No escape was possible for me now; I stepped forward and introduced myself.
“I beg your pardon.” I said. “Rather clearly I must acknowledge my error.”
“This is marvelous.” Ella answered. “Now you can help me study the cloud.”
“With pleasure.”
Then Ella turned toward her husband.
“And how did you happen to be here?”
“The Second got into trouble,” Seva answered briefly, “and we had to get him out of it. And we did, with the help of our new friends.”
“And just what sort of trouble did you get into, Captain?”
“I was held captive by pirates.”
“By pirates. I thought you defeated them long ago.”
“We did, but they came back. You know what happens if you leave one weed in the ground.”
“Well, I really don’t understand it.” Ella threw up her hands. “Who in our day and age ever has to spend four years in jail?”

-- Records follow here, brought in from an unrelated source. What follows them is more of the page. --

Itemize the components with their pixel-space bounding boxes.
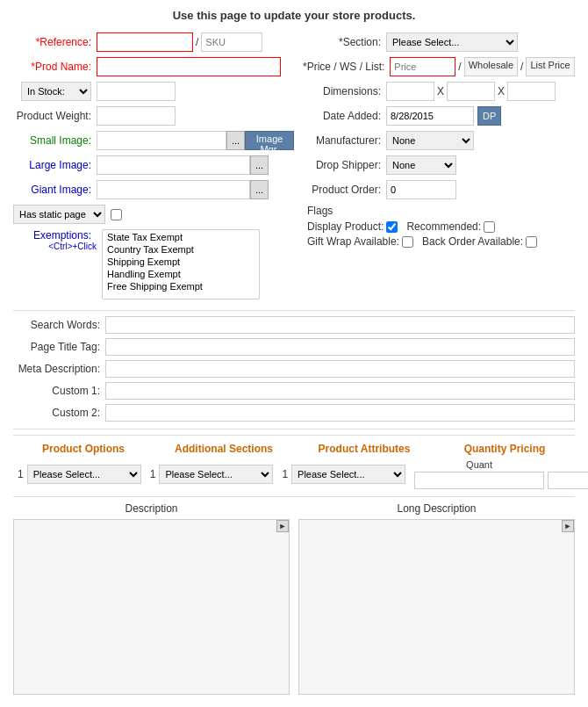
in-stock-input[interactable] [97,82,176,101]
divider-1 [13,310,575,311]
product-options-title: Product Options [42,443,125,455]
gift-wrap-checkbox[interactable] [402,236,413,248]
gift-wrap-flag: Gift Wrap Available: [307,235,413,248]
drop-shipper-row: Drop Shipper: None [303,155,575,175]
exemption-option-handling[interactable]: Handling Exempt [104,268,257,280]
additional-sections-num: 1 [150,468,156,480]
right-column: *Section: Please Select... *Price / WS /… [294,32,575,305]
additional-sections-select[interactable]: Please Select... [159,465,273,484]
large-image-row: Large Image: ... [13,155,294,175]
drop-shipper-select[interactable]: None [386,155,456,175]
page-title-tag-input[interactable] [105,338,575,356]
back-order-flag: Back Order Available: [422,235,537,248]
dim-input-3[interactable] [507,82,556,101]
qty-quant-input[interactable] [414,472,544,489]
small-image-row: Small Image: ... Image Mgr. [13,131,294,150]
text-fields-section: Search Words: Page Title Tag: Meta Descr… [13,316,575,422]
image-mgr-btn[interactable]: Image Mgr. [245,131,294,150]
small-image-browse-btn[interactable]: ... [226,131,245,150]
display-product-checkbox[interactable] [386,221,398,233]
giant-image-row: Giant Image: ... [13,180,294,199]
date-added-label: Date Added: [303,110,386,122]
exemption-option-free-shipping[interactable]: Free Shipping Exempt [104,280,257,292]
description-box[interactable]: ► [13,519,290,695]
meta-description-label: Meta Description: [13,363,105,375]
reference-label: *Reference: [13,36,97,48]
in-stock-select[interactable]: In Stock: [21,82,91,101]
list-price-label: List Price [526,57,574,76]
meta-description-row: Meta Description: [13,360,575,378]
price-input[interactable] [390,57,455,76]
giant-image-input[interactable] [97,180,250,199]
recommended-checkbox[interactable] [484,221,495,233]
custom2-input[interactable] [105,404,575,422]
static-page-row: Has static page [13,205,294,224]
in-stock-row: In Stock: [13,82,294,101]
drop-shipper-label: Drop Shipper: [303,159,386,171]
custom1-label: Custom 1: [13,385,105,397]
meta-description-input[interactable] [105,360,575,378]
section-select[interactable]: Please Select... [386,32,518,52]
exemption-option-country[interactable]: Country Tax Exempt [104,243,257,256]
flags-row-2: Gift Wrap Available: Back Order Availabl… [307,235,575,248]
dim-input-2[interactable] [447,82,495,101]
back-order-checkbox[interactable] [526,236,537,248]
date-added-input[interactable] [386,106,474,126]
sku-input[interactable] [201,32,262,52]
exemption-option-shipping[interactable]: Shipping Exempt [104,256,257,268]
dimensions-label: Dimensions: [303,85,386,97]
description-scroll-btn[interactable]: ► [276,520,289,532]
description-section: Description ► Long Description ► [13,502,575,695]
product-weight-input[interactable] [97,106,176,126]
custom2-label: Custom 2: [13,407,105,419]
page-title: Use this page to update your store produ… [13,9,575,22]
long-description-scroll-btn[interactable]: ► [562,520,574,532]
manufacturer-row: Manufacturer: None [303,131,575,150]
static-page-select[interactable]: Has static page [13,205,105,224]
static-page-checkbox[interactable] [111,209,122,220]
small-image-label: Small Image: [13,134,97,147]
exemptions-label: Exemptions: [13,229,97,242]
giant-image-label: Giant Image: [13,184,97,196]
custom1-input[interactable] [105,382,575,400]
qty-price-input[interactable] [548,472,588,489]
small-image-input[interactable] [97,131,226,150]
description-col: Description ► [13,502,290,695]
price-row: *Price / WS / List: / Wholesale / List P… [303,57,575,76]
giant-image-browse-btn[interactable]: ... [250,180,269,199]
exemptions-listbox[interactable]: State Tax Exempt Country Tax Exempt Ship… [102,229,260,299]
large-image-input[interactable] [97,155,250,175]
custom2-row: Custom 2: [13,404,575,422]
product-order-row: Product Order: [303,180,575,199]
qty-quant-header: Quant [414,459,544,470]
dimensions-row: Dimensions: X X [303,82,575,101]
flags-row-1: Display Product: Recommended: [307,220,575,233]
page-title-tag-label: Page Title Tag: [13,341,105,353]
display-product-flag: Display Product: [307,220,398,233]
product-options-num: 1 [18,468,24,480]
dim-x2: X [498,85,505,97]
dim-input-1[interactable] [386,82,434,101]
product-attributes-select[interactable]: Please Select... [291,465,405,484]
recommended-flag: Recommended: [406,220,495,233]
prod-name-input[interactable] [97,57,281,76]
display-product-label: Display Product: [307,220,384,233]
manufacturer-select[interactable]: None [386,131,474,150]
manufacturer-label: Manufacturer: [303,134,386,147]
product-order-input[interactable] [386,180,456,199]
large-image-browse-btn[interactable]: ... [250,155,269,175]
page-title-tag-row: Page Title Tag: [13,338,575,356]
gift-wrap-label: Gift Wrap Available: [307,235,399,248]
dp-btn[interactable]: DP [477,106,501,126]
flags-section: Flags Display Product: Recommended: Gift… [303,205,575,248]
long-description-box[interactable]: ► [298,519,575,695]
search-words-input[interactable] [105,316,575,334]
product-options-select[interactable]: Please Select... [27,465,141,484]
prod-name-row: *Prod Name: [13,57,294,76]
reference-row: *Reference: / [13,32,294,52]
prod-name-label: *Prod Name: [13,61,97,73]
exemption-option-state[interactable]: State Tax Exempt [104,231,257,243]
long-description-col: Long Description ► [298,502,575,695]
left-column: *Reference: / *Prod Name: In Stock: [13,32,294,305]
reference-input[interactable] [97,32,193,52]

Ella had come to us from another world, the world we were familiar with but from which we had been gone for the last few days. And, in fact, she should it difficult to believe when we told her about torture, caverns, and treachery. For the nonce no one bothered to argue with her.
“And what have you done with the pirates?” Ella asked.
“One’s in a cage. Two are in the hold. The fattest and worst was just here a moment ago.” The Second Captain answered. “Where has he gotten to?”
The Fat Man had vanished. A moment ago he had been sitting on the grass, laughing timidly. Then he was gone.
We hunted through the surrounding underbrush, looked under and behind every bush; he could not have gotten very far. The Blabberyap bird would have raised an alarm.
“This is a fine mess.” Ella said with reproach. “You can’t keep a lone pirate locked up! Really, what sort of weeding are you doing?”